Leitartikel

Oberbayern hat einen neuen Volksmusikpfleger

Veröffentlicht von Anton Hötzelsperger

Der Bezirk Oberbayern hat einen neuen Volksmusikpfleger. Für den langjährigen Hüter der Volksmusikpflege Ernst Schusser, der auch Leiter des Volksmusikarchivs in Bruckmühl bis zu seinem vor kurzem angetretenen Ruhestand war, konnte Bezirkstagspräsident Josef Mederer mit Bernhard Achhorner einen Nachfolger finden und vorstellen. In einem Gespräch konnten wir den neuen Leiter des Sachgebietes „Volksmusik“ näher kennenlernen und ihm einige Fragen stellen.

Frage: Zuallererst, Herr Achhorner beglückwünschen wir Sie zu der neuen Anstellung beim Bezirk Oberbayern. Sind nicht allein schon „Oberbayern“ und „Volksmusik“ zwei Premien-Begriffe, die Vorfreuden generieren?

Es gibt natürlich auf der ganzen Welt schöne Regionen mit spannenden und lebendigen Volksmusiktraditionen, die unterschiedliche Funktionen innerhalb der Gesellschaft erfüllen können. Ich denke hierbei zum Beispiel an die peruanische Harfe, die in der kirchlichen Musik als auch in der Volksmusik eingesetzt wird, oder aber auch an die Flötenmusik der Südseeinsel Vanuatu, die vor allem bei Zeremonien und Ritualen eine wichtige Rolle spielt. Dies gilt natürlich auch für den Alpenraum im Allgemeinen und insbesondere für den Bezirk Oberbayern, in dem die Volksmusik eine starke Verankerung innerhalb der Gesellschaft erfährt und bei kulturellen und sozialen Anlässen und Zusammenkünften ein zentrales Gestaltungsmedium darstellt. Ich finde es vor allem äußerst bemerkenswert, ohne dabei auf Vergleichswerte für außereuropäische Regionen zurückgreifen zu können, wie viele junge Menschen sich hierzulande mit ihren musikalischen Wurzeln auseinandersetzen. Gerade auch deshalb ist die Vorfreude auf mein zukünftiges Aufgabenfeld sehr groß, da wir es mit einem lebendigen und dynamischen Kulturgut zu tun haben.
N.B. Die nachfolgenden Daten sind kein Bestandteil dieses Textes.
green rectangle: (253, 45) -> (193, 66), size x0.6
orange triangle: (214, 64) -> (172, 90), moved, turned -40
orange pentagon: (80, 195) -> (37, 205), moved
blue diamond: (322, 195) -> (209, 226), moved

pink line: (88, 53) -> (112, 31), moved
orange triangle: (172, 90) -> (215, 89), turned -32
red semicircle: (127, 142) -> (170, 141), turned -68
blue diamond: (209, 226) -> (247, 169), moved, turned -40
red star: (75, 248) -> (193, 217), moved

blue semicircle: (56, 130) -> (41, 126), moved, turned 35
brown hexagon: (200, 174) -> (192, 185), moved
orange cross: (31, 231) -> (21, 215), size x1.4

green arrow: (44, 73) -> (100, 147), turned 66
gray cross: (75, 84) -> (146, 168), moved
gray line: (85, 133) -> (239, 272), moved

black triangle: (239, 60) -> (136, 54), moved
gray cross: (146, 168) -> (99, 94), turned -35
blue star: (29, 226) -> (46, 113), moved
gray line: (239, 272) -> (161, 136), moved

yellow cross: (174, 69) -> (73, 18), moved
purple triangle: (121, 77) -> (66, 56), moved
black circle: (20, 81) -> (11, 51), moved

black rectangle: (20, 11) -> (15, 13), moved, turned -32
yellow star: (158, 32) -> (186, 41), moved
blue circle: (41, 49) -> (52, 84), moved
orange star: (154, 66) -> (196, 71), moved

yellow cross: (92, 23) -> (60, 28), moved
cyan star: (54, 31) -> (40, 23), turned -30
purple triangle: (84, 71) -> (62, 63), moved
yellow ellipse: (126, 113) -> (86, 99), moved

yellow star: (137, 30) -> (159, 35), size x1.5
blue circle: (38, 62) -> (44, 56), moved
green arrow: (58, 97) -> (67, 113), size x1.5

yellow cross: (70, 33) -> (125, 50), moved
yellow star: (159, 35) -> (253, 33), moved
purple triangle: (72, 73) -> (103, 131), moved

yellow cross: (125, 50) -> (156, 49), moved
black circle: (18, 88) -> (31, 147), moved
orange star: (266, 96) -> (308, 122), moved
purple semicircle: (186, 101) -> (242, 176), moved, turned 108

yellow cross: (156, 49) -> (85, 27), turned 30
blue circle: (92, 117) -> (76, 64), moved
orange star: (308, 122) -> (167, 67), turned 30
Frage: Können Sie die Person Bernhard Achhorner sowie seinen bisherigen schulischen und beruflichen Werdegang näher vorstellen?

Ich bin auf dem Land aufgewachsen. Kössen im Kaiserwinkl – direkt an der oberbayrischen Grenze zu Schleching und Reit im Winkl – ist mein Heimatort. Ich habe dort die lokale Volksschule, anschließend das Gymnasium in St. Johann und das Musikgymnasium in Innsbruck besucht. An der Musikschule in St. Johann und am Tiroler Landeskonservatorium in Innsbruck habe ich meine musikalische Ausbildung auf meinen Instrumenten der Trompete und dem Flügelhorn erhalten. Anschließend studierte ich Musikwissenschaft an der Universität Innsbruck, habe für das Kulturforum an der österreichischen Botschaft in Washington DC gearbeitet und war als Gastwissenschaftler an der Universität von New Orleans tätig. Im Jahr 2018 kehrte ich im Rahmen einer Stelle als wissenschaftlicher Mitarbeiter in einem Forschungsprojekt zu Musikhandschriften und Drucken von 1760–1830 an die Universität Innsbruck zurück.

Frage: Wie sind Sie selbst und persönlich mit der Volksmusik verbunden?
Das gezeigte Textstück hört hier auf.